病院の機能を評価する係数は、08年の診療報酬改定以降に廃止される調整係数(前年度の収入保証)に代わって導入される。
 質疑で、小山信彌委員(東邦大医療センター大森病院心臓血管外科部長)は「いきなり廃止されると現場が混乱するので慎重にお願いしたい」と求めた。

 これに対して、厚労省保険局医療課の宇都宮啓企画官は「調整係数は次期改定までは維持することが決まっているが、いつ廃止するかは決まっていない。理論的には1年後もある。また、調整係数をいきなりゼロにするか、段階的に廃止するかも決まっていない」と説明した。

 さらに、同局の原徳壽医療課長が続けて説明した。
 「ついでにお金の話をすると、調整係数を平均値のところに設定すると、お金は出ない。平均値より高い病院は(調整係数によって)収入が減るが、平均値が低い病院は何もしないで収入が増える。調整係数を廃止する時、ここが大きな問題になるだろう。何もやっていないのに平均値より低い病院は収入が単に増えるので、それをどうするのか。『それは取り上げてもいい』という意見もあるだろうし…」と述べたところで、委員の間から笑いがこぼれた。
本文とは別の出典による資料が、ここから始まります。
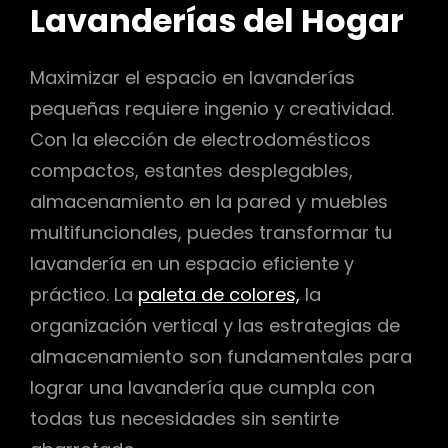
Lavanderías del Hogar
Maximizar el espacio en lavanderías
pequeñas requiere ingenio y creatividad.
Con la elección de electrodomésticos
compactos, estantes desplegables,
almacenamiento en la pared y muebles
multifuncionales, puedes transformar tu
lavandería en un espacio eficiente y
práctico. La
paleta de colores,
la
organización vertical y las estrategias de
almacenamiento son fundamentales para
lograr una lavandería que cumpla con
todas tus necesidades sin sentirte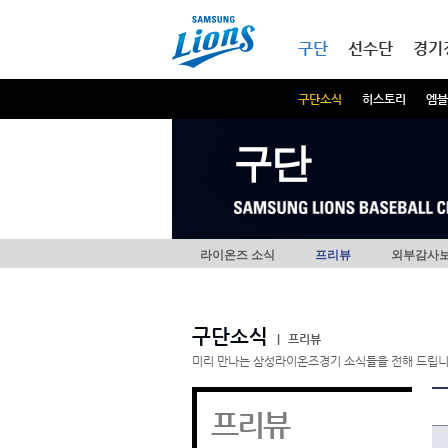
본문내용 바로가기
메인메뉴 바로가기
구단
선수단
경기
구단소식
히스토리
엠블
구단
라이온즈 소식
프리뷰
외부감사
구단소식
|
프리뷰
미리 만나는 삼성라이온즈경기 소식들을 전해 드립니
프리뷰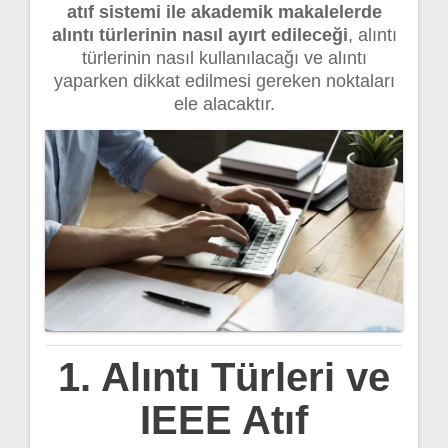
atıf sistemi ile akademik makalelerde
alıntı türlerinin nasıl ayırt edileceği
, alıntı
türlerinin nasıl kullanılacağı ve alıntı
yaparken dikkat edilmesi gereken noktaları
ele alacaktır.
1. Alıntı Türleri ve
IEEE Atıf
 前回の同分科会で、原課長は「DPC病院の中で高い機能を持つ病院は優遇されるが、持っていない病院は優遇されない。差別化を図っていく」と述べている。
 また、会議終了後、宇都宮啓企画官は「重症患者を扱う急性期病院に(DPCの対象病院を)絞り込んでしまうと、機能係数では差が付かない」と話している。
 軽症患者を抱える地域の一般急性期病院も広くDPCの対象にしつつ、「機能係数の差別化」という形で“DPC2階建て構想”が実現しそうだ。
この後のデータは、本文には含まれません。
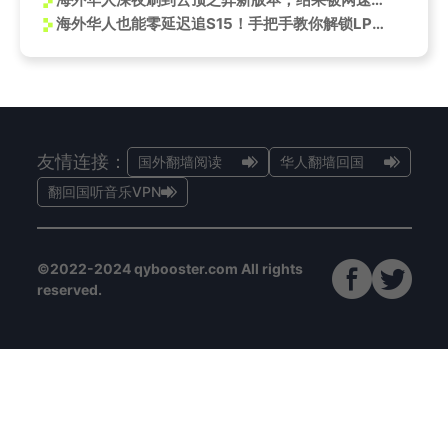
海外华人也能零延迟追S15！手把手教你解锁LPL全球总决赛观看权限
友情连接：
国外翻墙阅读
华人翻墙回国
翻回国听音乐VPN
©2022-2024 qybooster.com All rights
reserved.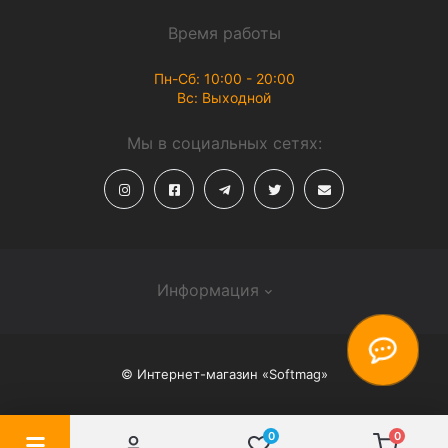
Время работы
Пн-Сб: 10:00 - 20:00
Вс: Выходной
Мы в социальных сетях:
Информация
О магазине
© Интернет-магазин «Softmag»
Способы доставки
Политика конфиденциальности
0
0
 今後、特定機能病院や大学病院のような高度な機能を持たない「地域の一般病院」は小児・産科・救急医療などに取り組まない限り、DPC対象病院になる“うま味”がないとも考えられる。
 もっとも、小児・産科・救急医療などへの取り組みが「機能係数」でどの程度まで評価されるのか、まだ見えない。